**Data in this exercise:**
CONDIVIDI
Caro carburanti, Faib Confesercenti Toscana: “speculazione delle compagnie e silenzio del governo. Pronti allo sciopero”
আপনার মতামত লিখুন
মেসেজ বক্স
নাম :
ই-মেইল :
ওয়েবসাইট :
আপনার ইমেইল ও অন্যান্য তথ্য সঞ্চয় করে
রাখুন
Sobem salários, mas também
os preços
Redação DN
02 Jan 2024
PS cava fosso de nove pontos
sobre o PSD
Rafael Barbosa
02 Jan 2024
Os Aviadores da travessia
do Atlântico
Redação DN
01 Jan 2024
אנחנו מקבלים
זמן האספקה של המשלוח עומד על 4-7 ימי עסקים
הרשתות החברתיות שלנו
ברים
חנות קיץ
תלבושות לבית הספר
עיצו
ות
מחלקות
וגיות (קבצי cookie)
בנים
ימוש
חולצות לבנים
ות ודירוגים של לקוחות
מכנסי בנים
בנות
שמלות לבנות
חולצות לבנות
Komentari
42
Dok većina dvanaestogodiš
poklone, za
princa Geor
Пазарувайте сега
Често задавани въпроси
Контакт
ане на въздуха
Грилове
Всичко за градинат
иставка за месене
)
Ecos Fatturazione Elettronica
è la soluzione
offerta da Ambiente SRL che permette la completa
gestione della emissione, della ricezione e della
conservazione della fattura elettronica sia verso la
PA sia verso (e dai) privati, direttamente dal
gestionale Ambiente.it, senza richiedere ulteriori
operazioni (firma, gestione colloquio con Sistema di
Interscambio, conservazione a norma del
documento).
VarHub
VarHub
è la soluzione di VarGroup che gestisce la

...

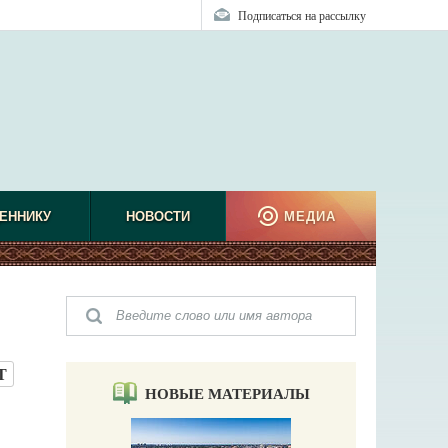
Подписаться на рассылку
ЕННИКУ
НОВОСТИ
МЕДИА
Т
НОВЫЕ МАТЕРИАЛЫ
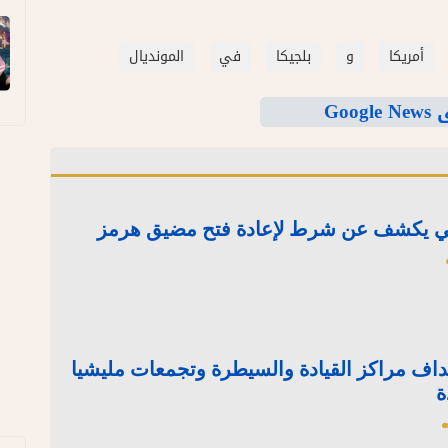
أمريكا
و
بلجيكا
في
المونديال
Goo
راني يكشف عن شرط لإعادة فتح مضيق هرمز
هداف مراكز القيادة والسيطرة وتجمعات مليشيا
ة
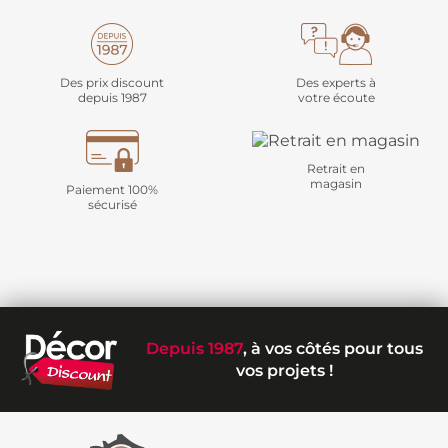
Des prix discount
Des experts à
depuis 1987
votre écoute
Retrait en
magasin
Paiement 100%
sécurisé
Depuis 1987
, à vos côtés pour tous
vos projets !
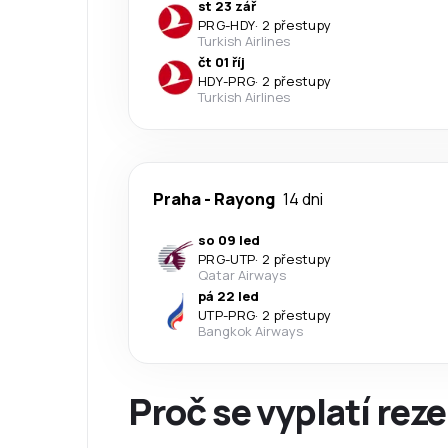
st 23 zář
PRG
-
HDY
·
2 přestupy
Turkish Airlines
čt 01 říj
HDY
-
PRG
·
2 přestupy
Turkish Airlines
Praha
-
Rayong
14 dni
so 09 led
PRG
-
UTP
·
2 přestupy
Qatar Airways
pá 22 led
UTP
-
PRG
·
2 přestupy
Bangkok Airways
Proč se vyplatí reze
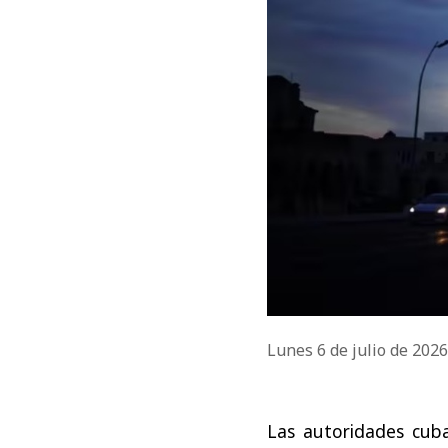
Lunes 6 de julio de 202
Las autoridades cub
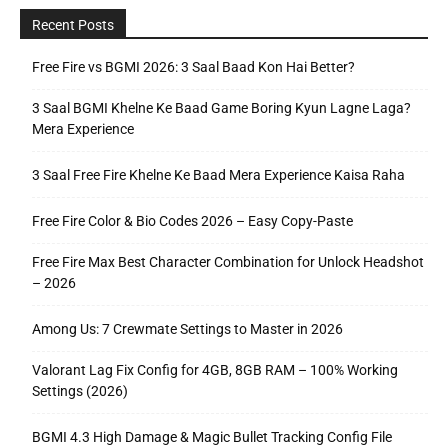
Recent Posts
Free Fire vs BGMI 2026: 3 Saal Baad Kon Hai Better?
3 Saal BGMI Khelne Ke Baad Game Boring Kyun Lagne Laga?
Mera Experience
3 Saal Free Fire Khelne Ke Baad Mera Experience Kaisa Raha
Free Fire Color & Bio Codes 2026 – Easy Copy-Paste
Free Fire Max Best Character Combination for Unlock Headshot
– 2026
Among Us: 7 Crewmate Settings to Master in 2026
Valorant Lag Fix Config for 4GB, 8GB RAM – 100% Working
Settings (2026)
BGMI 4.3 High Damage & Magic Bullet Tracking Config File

**Task to complete:**
Among the records above, repeat exactly the line with "PA sia verso", the line with "è la soluzione di VarGroup che gestisce la", and every line in between, and only those.

**Result for this exercise:**
PA sia verso (e dai) privati, direttamente dal
gestionale Ambiente.it, senza richiedere ulteriori
operazioni (firma, gestione colloquio con Sistema di
Interscambio, conservazione a norma del
documento).
VarHub
VarHub
è la soluzione di VarGroup che gestisce la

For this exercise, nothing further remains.